If the food item percentage information was reported in the primary data, we used this information only for ordering the data from the most common to the least consumed in our master dataset compilation. If literature reported several diet sets for the same species, all diet sets were included and the sum of all diet sets was normalised to one. For example, two diet sets (one with a default 12 months time of year and one with 3 months) have initial weights of 1 and 0.25 and final weights of \(1/1.25=0.8\) and \(0.25/1.25=0.2\).

For the usability to other researchers and for the future quality improvements of the data, we made a quality assessment of the diets by calculating a score between 1 to 10. We scored the taxon quality (genus level diet data 0 points, species or subspecies level 1 point), the weight of having a reported citation of the data in the diet (0 or 2 points), the weight of source quality in the diet (data set 1, book 2, journal-article 3), the weight of having a described method in the diet (0 or 2 points), the weight of food item taxonomy (kingdom level data 0 to species level 2). Lowest score (1) is for a dataset, containing genus level diet without any citations or method descriptions, and only describing the diet items at the kingdom level. Highest score (10) is for a journal-article, containing (sub)species level diet with citation to the original source (or being one) and a method description, and describing the diet items at the species level. In our data, the quality scores for 4453 diets ranged from 1.3 to 8.6, having a mean of 3.5 and mode 2.5. The total number of diet sets was 5495. The number of diet sets within diets ranged from 1 to 28, having a mean of 1.64, and mode 1.

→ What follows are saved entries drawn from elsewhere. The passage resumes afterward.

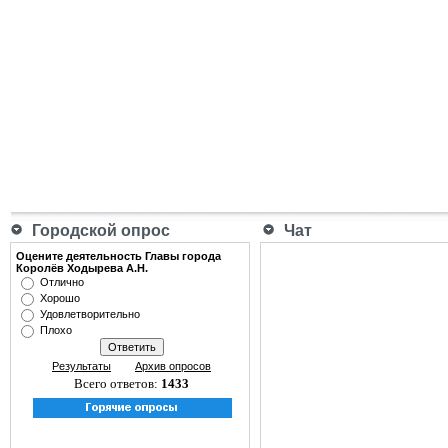
Городской опрос
Чат
Оцените деятельность Главы города
Королёв Ходырева А.Н.
Отлично
Хорошо
Удовлетворительно
Плохо
Результаты
Архив опросов
Всего ответов:
1433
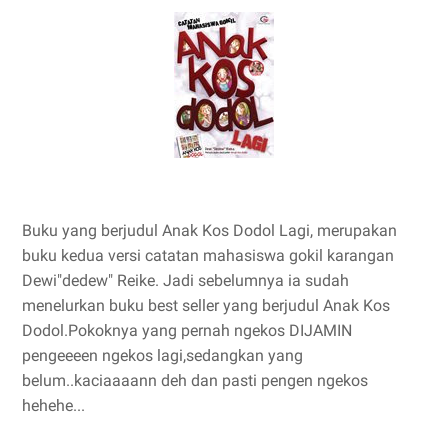
Buku yang berjudul Anak Kos Dodol Lagi, merupakan
buku kedua versi catatan mahasiswa gokil karangan
Dewi"dedew" Reike. Jadi sebelumnya ia sudah
menelurkan buku best seller yang berjudul Anak Kos
Dodol.Pokoknya yang pernah ngekos DIJAMIN
pengeeeen ngekos lagi,sedangkan yang
belum..kaciaaaann deh dan pasti pengen ngekos
hehehe...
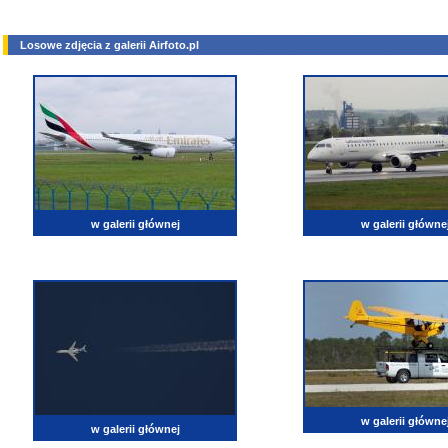
Losowe zdjęcia z galerii Airfoto.pl
w galerii głównej
w galerii główne
w galerii główne
w galerii głównej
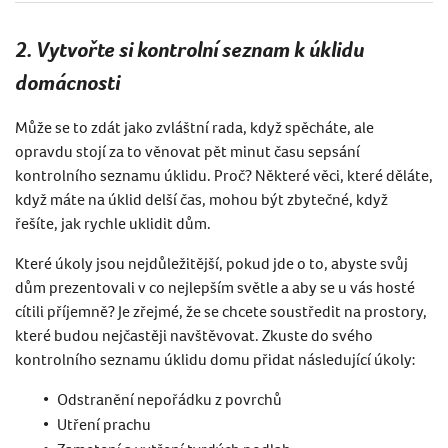
2. Vytvořte si kontrolní seznam k úklidu
domácnosti
Může se to zdát jako zvláštní rada, když spěcháte, ale
opravdu stojí za to věnovat pět minut času sepsání
kontrolního seznamu úklidu. Proč
? N
ěkter
é
věci, kter
é
děláte,
když máte na úklid delší čas, mohou být zbytečn
é
, když
řešíte,
jak rychle uklidit
dům.
Které úkoly jsou nejdůležitější, pokud jde o to, abyste svůj
dům prezentovali v co nejlepším světle a aby se u vás host
é
cítili příjemně
?
J
e zřejm
é
, že se chcete soustředit na prostory,
kter
é
budou nejčastěji navštěvovat. Zkuste do sv
é
ho
kontrolního seznamu úklidu domu př
idat n
ásledující úkoly:
Odstranění nepořádku z povrchů
Utření prachu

For 1939 species, the diets were described at the species level. Diets that were described at the subspecies level were included into species diet. For 2504 species, the diets were described at the genus level in the data sources. We did not extrapolate the diets for other species within a genus if we had a species level description for only some of the species for the same genus. See Lintulaakso (2022b) for the diet data.

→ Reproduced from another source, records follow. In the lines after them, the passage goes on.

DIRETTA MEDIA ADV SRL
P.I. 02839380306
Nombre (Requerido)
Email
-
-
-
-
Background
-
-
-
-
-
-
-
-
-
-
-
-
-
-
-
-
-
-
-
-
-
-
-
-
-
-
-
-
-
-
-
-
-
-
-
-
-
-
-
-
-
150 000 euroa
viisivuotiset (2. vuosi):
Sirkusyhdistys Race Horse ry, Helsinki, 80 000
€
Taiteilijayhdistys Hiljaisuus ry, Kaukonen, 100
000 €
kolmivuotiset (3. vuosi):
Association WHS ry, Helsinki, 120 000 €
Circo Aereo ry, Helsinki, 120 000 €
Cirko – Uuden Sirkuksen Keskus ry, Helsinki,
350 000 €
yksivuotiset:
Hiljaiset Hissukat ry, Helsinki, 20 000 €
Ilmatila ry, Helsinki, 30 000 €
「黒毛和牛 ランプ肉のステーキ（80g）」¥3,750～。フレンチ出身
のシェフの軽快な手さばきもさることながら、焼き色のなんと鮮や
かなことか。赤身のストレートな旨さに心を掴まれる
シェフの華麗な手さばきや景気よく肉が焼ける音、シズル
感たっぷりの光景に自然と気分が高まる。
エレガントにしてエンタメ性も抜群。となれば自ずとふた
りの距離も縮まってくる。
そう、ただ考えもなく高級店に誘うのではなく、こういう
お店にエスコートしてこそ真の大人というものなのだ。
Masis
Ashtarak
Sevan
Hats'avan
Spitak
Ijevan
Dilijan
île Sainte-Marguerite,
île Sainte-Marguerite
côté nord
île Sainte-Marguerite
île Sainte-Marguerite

Proximate analysis of food items

The proximate analysis forms the basis for feed analysis (Greenfield and Southgate 2003). This scheme was developed to mimic the animal digestion process and quantify shares of organic and inorganic materials. It estimates the relative amounts of water (moisture), ash, crude fat (ether extract, lipid), crude protein, crude fiber and Nitrogen-free extract (sugars and starches) in a food item (Henneberg and Stohmann 1860).

The first author collected chemical compound data for proximate analysis of food items from primary sources. He evaluated 210 journal articles, and selected 132 for this study. The focus was on wild animal diet components and less conventional human foods, avoiding (but not excluding entirely) cultivated crops or bred animals. In particular, we excluded domesticated fruits from the database using the definition and classification of fruit commodities by FAO (1996). Domesticated fruits have less fiber, protein, and calcium but more sugar than wild fruits (Oftedal and Allen 1996; Schwitzer et al. 2009). This provided us with Proximate Analysis data for 935 food items (Lintulaakso 2022a). Many of the reported values missed the moisture and for this reason, we discarded water and renormalised the chemical composition on a dry matter basis.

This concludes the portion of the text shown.